People who’ve put down large down payments rarely default. In purely economics terms, people shouldn’t consider sunk costs like down payments in their decision making. However, homeowners do. People simply don’t walk away from properties where they’ve put a lot down, even if they’re deeply underwater. The decision is more emotional than logical, but coupled with the emotional desire to “own” these two forces prevent most people from strategic default even when that option is the best available to them.
There is no way to accurately measure how much skin in the game motivates people to stay and pay. Everyone knows it’s important, but with no way to accurately gauge how much is required, the forces demanding little or no down payment are winning — and for good reason — New down payment requirements could crash housing again. Unfortunately, completely eliminating down payment requirements leaves us with borrowers putting no skin in the game, and quite frankly, that’s a horrible idea.
When legislators debated wether to implement a down payment requirement, they used an infuriating and transparent ruse to justify a 0% down payment requirement. The government chose to evaluate only two options: 30% down or 0% down. Even though it’s completely unprecedented, they chose to examine 30% down because they knew such a requirement made no sense. Since nobody advocates a 30% down payment requirement, that option wasn’t chosen, leaving us with a 0% down payment requirement.
What would have happened if they had proposed splitting the difference at 15% or even 10%? Well, that would have been a reasonable compromise with solid reasoning for its inclusion. Since the lobbyists didn’t want that to be a possibility, they put the red herring number of 30% out there to make it look as if they seriously considered a down payment requirement when in fact they killed it.
Nobody in the mainstream media picked up on this deception.
Why is 10% the appropriate minimum number?
In order for a borrower to have skin in the game from their first day of ownership onward, the market must be stable enough for prices to slowly rise, and the initial equity must exceed the liquidation costs if the borrower needed to sell.
If a borrower lost his or her job the day after closing escrow and couldn’t afford to make payments, they would have to put the property on the market and sell.

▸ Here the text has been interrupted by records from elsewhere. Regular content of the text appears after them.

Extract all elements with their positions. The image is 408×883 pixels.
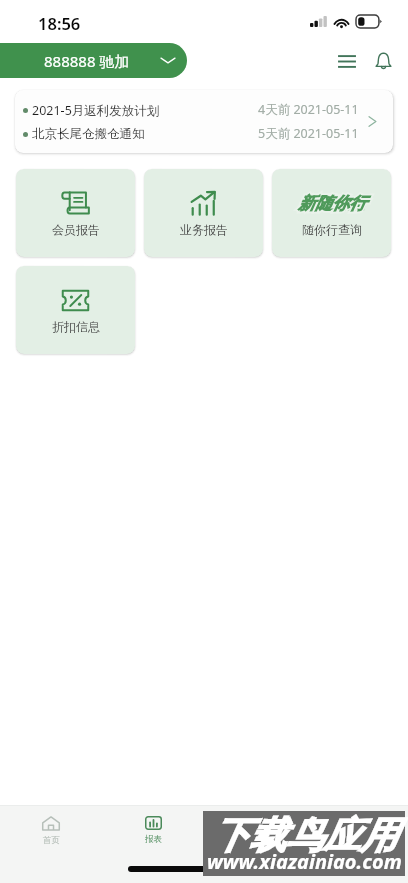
- button[interactable]: 折扣信息: [16, 266, 135, 354]
- staticText: 业务报告: [180, 222, 228, 237]
- button[interactable]: 业务报告: [144, 169, 263, 257]
- staticText: 会员报告: [52, 222, 100, 237]
- button[interactable]: Menu: [330, 44, 364, 78]
- staticText: 随你行查询: [302, 222, 362, 237]
- button[interactable]: Notifications: [366, 44, 400, 78]
- button[interactable]: 新随你行: [272, 169, 391, 257]
- staticText: 首页: [43, 835, 60, 846]
- staticText: 4天前 2021-05-11: [258, 101, 359, 118]
- staticText: 新随你行: [298, 193, 366, 214]
- staticText: www.xiazainiao.com: [207, 848, 402, 875]
- button[interactable]: 报表: [102, 806, 204, 851]
- staticText: 下载鸟应用: [212, 812, 397, 859]
- staticText: 888888 驰加: [44, 51, 130, 71]
- staticText: 折扣信息: [52, 319, 100, 334]
- button[interactable]: 会员报告: [16, 169, 135, 257]
- staticText: 新随你行: [298, 193, 366, 214]
- staticText: 5天前 2021-05-11: [258, 125, 359, 142]
- staticText: 18:56: [38, 12, 81, 34]
- staticText: 报表: [145, 834, 162, 845]
- button[interactable]: 888888 驰加: [0, 43, 187, 78]
- button[interactable]: 2021-5月返利发放计划: [15, 90, 393, 153]
- button[interactable]: 首页: [0, 806, 102, 851]
- staticText: 北京长尾仓搬仓通知: [32, 126, 145, 142]
- staticText: 2021-5月返利发放计划: [32, 102, 160, 119]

Since the buyer was the most aggressive bidder on the property, they will need to discount the property to find a new buyer, perhaps 2%. Further, as a seller, they will have to pay various closing costs and fees which will cost another 2%. And last but not least, they will have to pay an agent to sell their house, so that’s another 6% gone. If you add those costs up, the total loss will be about 10% of the initial purchase price.
At any down payment level under 10%, the market is vulnerable to strategic default from underwater borrowers. At 10%, the market rests at its minimum level of safety. At 20%, which is what the down payment should be, the individual borrowers, and thereby the market, has a cushion in case of an economic calamity.
In short. 10% is good, 20% is better, 30% is a red herring, and 0% is dangerous. However, 0% provides the most opportunities for lenders to pursue business, so that’s what lobbyists pushed for, and that’s what we got.